Kawasan Pertambangan untuk pengusahaan panas bumi meliputi:
- Wilayah Kerja Panas Bumi sebagaimana tercantum dalam Izin Panas Bumi, Kuasa Pengusahaan Sumber Daya Panas Bumi, Kontrak Operasi Bersama Pengusahaan Sumber Daya Panas Bumi, Izin Pengusahaan Sumber Daya Panas Bumi atau penugasan pengusahaan panas bumi;
- areal di luar Wilayah Kerja Panas Bumi namun merupakan suatu kesatuan yang digunakan untuk pengusahaan panas bumi, termasuk areal yang memiliki 1 (satu) atau lebih titik koordinat yang sama atau yang terhubung dengan areal seperti sungai, parit, jalan atau jembatan.
Untuk menetapkan NJOP Bumi, objek PBB sektor pertambangan minyak dan gas bumi, kawasan pertambangan minyak dan/atau gas bumi terbagi menjadi 3 (tiga), yang terdiri dari:
- Permukaan Bumi Onshore, meliputi:
- Areal Belum Produktif, merupakan areal yang belum diusahakan untuk pengambilan hasil produksi panas bumi.
- Areal Produktif, merupakan areal yang sedang diusahakan untuk pengambilan hasil produksi panas bumi.
- Areal Tidak Produktif, merupakan areal yang tidak dapat atau selesai diusahakan untuk pengambilan hasil produksi panas bumi.
- Areal Pengaman, merupakan areal yang dimanfaatkan sebagai pendukung dan pengaman kegiatan pengusahaan panas bumi.
- Areal Emplasmen, merupakan areal yang diatasnya dimanfaatkan untuk bangunan serta fasilitas penunjangnya.
NJOP Permukaan Bumi Onshore ditentukan dengan mengalikan luas areal dengan NJOP/m2.
- Permukaan Bumi Offshore, merupakan areal berupa perairan yang digunakan untuk kegiatan pengusahaan panas bumi.

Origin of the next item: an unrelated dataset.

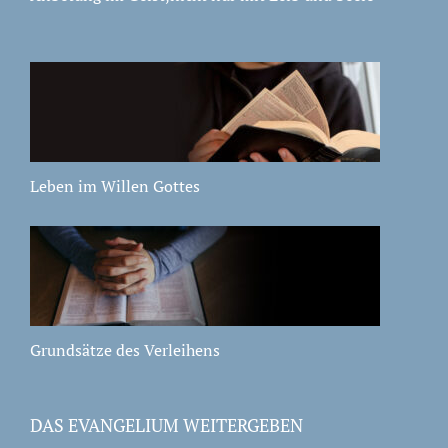
Leben im Willen Gottes
Grundsätze des Verleihens
DAS EVANGELIUM WEITERGEBEN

NJOP ditetapkan dengan Keputusan Direktur Jenderal Pajak.
- Tubuh Bumi, meliputi:
- Tubuh Bumi Ekplorasi, NJOP ditetapkan dengan Keputusan Direktur Jenderal Pajak.
- Tubuh Bumi Ekploitasi, NJOP ditetapkan dengan mengalikan pendapatan uap dan/atau listrik dengan angka kapitalisasi.

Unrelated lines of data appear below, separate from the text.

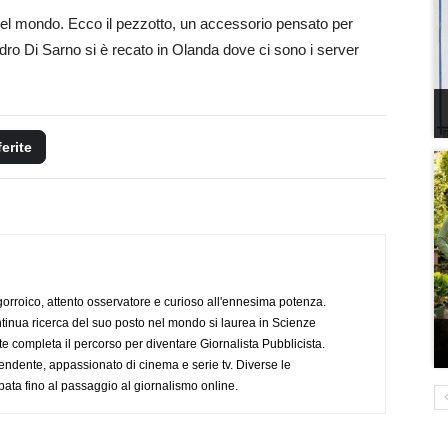
 del mondo. Ecco il pezzotto, un accessorio pensato per
dro Di Sarno si è recato in Olanda dove ci sono i server
ferite
ogorroico, attento osservatore e curioso all'ennesima potenza.
tinua ricerca del suo posto nel mondo si laurea in Scienze
completa il percorso per diventare Giornalista Pubblicista.
endente, appassionato di cinema e serie tv. Diverse le
pata fino al passaggio al giornalismo online.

- Tubuh Bumi Eksploitasi yang belum atau tidak mempunyai hasil produksi, NJOP ditetapkan sebesar NJOP bumi untuk Tubuh Bumi Ekplorasi.

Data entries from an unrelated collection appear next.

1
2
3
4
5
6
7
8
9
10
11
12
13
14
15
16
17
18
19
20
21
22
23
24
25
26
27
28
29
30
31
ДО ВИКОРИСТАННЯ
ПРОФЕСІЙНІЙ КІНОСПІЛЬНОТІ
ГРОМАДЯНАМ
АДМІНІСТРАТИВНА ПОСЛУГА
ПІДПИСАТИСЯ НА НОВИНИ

Pada akhirnya, NJOP Bumi atas sektor pertambangan pengusahaan panas bumi adalah penjumlahan NJOP Permukaan Bumi Onshore, Permukaan Bumi Offshore dan Tubuh Bumi. Di sisi lain, NJOP Bangunan dihitung dengan mengalikan luas bangunan dengan NJOP/m2.
Untuk menentukan besarnya PBB terutang, Direktur Jenderal Pajak akan menerbitkan Surat Pemberitahuan Pajak Terutang (SPPT) atau Surat Ketetapan Pajak (SKP) PBB dengan menggunakan NJOP PBB. SPPT diterbitkan dalam jangka waktu paling lama 5 (lima) tahun setelah berakhirnya Tahun Pajak PBB terutang dan diterbitkan untuk 1 (satu) Tahun Pajak.
Berikut adalah rumus perhitungan PBB terutang:
PBB terutang = Tarif PBB x Nilai Jual Kena Pajak (NJKP)
= 0,5% x (NJOP – NJOPTKP) x tarif NJKP*
*Tarif NJKP untuk sektor Pertambangan untuk Pengusahaan Panas Bumi adalah 40% (empat puluh persen) sesuai dengan yang diatur dalam Peraturan Pemerintah Republik Indonesia No. 25 Tahun 2002.
Penerbitan SPPT dilakukan berdasarkan Surat Pemberitahuan Objek Pajak (SPOP) yang disampaikan oleh Subjek Pajak atau Wajib Pajak kepada KPP, yang harus diisi dengan jelas, benar, lengkap dan ditandatangani serta dilampiri dengan dokumen pendukung isian SPOP. Adapun dokumen pendukung isian SPOP untuk PBB sektor pertambangan untuk pengusahaan panas bumi, meliputi dokumen izin, kuasa atau penugasan yang diterbitkan oleh Kementerian yang menyelenggarakan urusan pemerintahan di bidang energi dan sumber daya mineral atau dokumen kontrak, Peta Wilayah Kerja Panas Bumi dan Rencana kerja dan anggaran biaya tahun pajak PBB terutang.